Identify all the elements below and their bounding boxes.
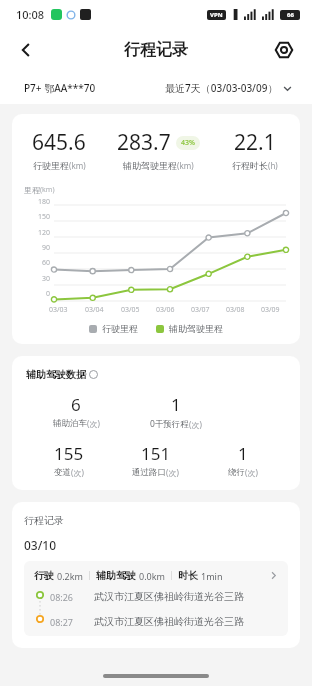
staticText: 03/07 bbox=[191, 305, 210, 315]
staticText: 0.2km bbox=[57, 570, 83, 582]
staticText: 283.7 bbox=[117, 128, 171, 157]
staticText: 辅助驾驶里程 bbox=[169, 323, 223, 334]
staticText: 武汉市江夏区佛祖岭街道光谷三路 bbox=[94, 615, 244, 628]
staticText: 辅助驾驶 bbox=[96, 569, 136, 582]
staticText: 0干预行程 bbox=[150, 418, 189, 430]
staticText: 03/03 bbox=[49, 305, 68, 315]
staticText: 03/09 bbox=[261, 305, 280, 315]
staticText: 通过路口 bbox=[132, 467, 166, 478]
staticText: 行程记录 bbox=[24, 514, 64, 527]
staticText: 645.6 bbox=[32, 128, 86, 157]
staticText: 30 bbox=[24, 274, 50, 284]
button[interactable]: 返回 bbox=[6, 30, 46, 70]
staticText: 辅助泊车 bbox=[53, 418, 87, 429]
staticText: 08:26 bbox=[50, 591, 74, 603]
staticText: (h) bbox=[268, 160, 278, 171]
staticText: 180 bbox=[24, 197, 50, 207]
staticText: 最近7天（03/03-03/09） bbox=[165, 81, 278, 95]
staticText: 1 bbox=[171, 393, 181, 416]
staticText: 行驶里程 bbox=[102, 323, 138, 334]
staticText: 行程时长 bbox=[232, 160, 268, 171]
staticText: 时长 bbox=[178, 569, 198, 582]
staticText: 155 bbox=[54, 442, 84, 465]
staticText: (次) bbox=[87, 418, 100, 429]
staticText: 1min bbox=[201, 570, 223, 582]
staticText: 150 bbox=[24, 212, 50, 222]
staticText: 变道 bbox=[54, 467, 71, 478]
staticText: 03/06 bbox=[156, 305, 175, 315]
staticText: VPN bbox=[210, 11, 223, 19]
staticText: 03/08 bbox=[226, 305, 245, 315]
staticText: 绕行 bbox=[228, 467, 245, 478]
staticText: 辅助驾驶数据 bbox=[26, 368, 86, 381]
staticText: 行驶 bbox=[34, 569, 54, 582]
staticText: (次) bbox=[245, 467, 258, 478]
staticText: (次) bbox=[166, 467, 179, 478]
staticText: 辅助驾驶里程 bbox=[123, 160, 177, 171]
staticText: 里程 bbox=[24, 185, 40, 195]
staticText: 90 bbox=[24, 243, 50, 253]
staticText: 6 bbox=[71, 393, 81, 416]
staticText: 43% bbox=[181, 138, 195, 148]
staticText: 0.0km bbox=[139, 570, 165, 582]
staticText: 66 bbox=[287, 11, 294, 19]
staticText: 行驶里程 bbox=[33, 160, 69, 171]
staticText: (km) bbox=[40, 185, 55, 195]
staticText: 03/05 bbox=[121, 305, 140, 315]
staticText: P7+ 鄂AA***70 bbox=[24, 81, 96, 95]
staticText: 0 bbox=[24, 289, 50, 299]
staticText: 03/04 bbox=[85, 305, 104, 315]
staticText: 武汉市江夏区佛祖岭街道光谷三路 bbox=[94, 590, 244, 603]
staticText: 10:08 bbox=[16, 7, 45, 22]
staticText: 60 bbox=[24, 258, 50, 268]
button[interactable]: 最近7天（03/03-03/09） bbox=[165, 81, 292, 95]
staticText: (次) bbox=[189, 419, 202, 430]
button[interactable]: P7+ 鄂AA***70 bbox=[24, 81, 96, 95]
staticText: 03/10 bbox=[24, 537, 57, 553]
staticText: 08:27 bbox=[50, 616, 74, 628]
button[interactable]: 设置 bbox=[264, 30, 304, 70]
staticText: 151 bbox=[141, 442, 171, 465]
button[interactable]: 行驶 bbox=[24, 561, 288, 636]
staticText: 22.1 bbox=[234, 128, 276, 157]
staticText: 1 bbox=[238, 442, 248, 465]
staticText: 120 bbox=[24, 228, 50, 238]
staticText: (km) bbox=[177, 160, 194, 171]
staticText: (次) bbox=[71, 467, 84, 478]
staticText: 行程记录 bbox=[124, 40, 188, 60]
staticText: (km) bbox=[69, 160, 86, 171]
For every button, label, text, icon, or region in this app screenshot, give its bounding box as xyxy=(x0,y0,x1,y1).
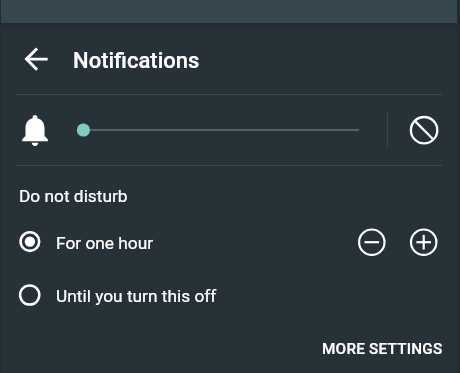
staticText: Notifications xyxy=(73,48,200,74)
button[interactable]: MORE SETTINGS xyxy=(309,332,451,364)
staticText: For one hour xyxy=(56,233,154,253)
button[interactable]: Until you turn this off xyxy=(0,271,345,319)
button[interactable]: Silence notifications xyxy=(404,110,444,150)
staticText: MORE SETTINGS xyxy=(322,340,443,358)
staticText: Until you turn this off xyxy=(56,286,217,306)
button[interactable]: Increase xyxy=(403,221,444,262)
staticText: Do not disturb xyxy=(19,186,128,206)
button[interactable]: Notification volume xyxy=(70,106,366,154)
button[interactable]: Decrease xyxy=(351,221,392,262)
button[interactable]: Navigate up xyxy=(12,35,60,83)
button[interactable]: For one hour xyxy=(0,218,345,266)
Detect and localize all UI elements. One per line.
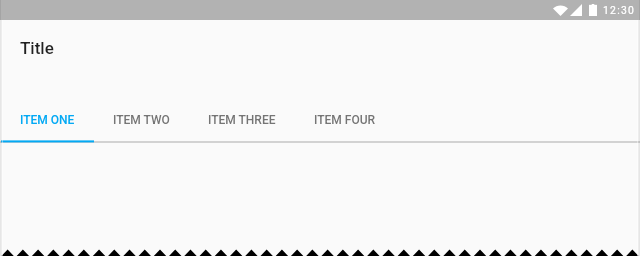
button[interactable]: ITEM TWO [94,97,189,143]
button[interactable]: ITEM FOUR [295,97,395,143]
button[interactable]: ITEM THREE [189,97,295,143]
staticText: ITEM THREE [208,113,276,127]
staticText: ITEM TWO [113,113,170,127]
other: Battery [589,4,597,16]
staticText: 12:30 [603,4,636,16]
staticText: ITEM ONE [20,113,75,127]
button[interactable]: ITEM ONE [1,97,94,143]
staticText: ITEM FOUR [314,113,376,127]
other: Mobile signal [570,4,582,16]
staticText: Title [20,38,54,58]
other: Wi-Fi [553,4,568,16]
---
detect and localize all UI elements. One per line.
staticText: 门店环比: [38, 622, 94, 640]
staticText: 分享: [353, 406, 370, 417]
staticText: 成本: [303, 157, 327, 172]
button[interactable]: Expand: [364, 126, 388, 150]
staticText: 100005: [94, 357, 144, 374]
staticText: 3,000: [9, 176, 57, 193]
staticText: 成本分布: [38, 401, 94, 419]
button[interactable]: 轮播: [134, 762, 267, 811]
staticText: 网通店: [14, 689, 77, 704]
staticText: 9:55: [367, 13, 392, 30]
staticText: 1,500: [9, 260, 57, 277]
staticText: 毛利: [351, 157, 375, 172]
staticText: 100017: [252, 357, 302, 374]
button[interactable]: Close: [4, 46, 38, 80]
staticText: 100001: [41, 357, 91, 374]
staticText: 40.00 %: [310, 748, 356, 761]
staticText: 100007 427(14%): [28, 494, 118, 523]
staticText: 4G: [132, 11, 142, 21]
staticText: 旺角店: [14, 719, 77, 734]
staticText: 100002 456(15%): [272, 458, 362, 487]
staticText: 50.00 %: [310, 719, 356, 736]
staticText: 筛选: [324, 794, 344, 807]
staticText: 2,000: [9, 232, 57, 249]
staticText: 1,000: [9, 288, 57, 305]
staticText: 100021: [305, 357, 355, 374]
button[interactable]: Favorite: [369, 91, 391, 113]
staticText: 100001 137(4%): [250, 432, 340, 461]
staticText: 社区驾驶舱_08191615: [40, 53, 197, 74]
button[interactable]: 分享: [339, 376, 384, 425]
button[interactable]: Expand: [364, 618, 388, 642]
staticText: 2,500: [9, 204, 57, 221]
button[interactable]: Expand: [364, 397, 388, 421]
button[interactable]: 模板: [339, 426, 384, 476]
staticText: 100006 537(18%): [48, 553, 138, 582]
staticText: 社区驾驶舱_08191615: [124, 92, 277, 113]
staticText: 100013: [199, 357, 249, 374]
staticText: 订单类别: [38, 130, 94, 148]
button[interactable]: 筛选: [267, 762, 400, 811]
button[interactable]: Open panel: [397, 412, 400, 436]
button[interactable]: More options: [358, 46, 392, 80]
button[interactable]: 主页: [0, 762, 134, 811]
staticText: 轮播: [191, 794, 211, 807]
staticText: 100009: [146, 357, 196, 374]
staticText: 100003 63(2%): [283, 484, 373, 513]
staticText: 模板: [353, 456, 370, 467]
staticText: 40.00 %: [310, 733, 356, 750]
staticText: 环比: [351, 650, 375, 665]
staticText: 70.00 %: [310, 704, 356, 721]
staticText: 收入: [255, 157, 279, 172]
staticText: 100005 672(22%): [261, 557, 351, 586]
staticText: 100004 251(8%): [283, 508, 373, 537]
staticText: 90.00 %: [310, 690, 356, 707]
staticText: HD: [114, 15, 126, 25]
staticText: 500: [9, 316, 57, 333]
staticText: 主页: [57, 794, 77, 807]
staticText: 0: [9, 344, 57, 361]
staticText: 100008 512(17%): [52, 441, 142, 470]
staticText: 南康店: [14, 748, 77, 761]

## WHAT TO DO
Bring together all lines from the listing that contain the word "行驶里程".

## EXERCISE SOLUTION
staticText: 行驶里程 bbox=[102, 323, 138, 334]
staticText: 行驶里程 bbox=[33, 160, 69, 171]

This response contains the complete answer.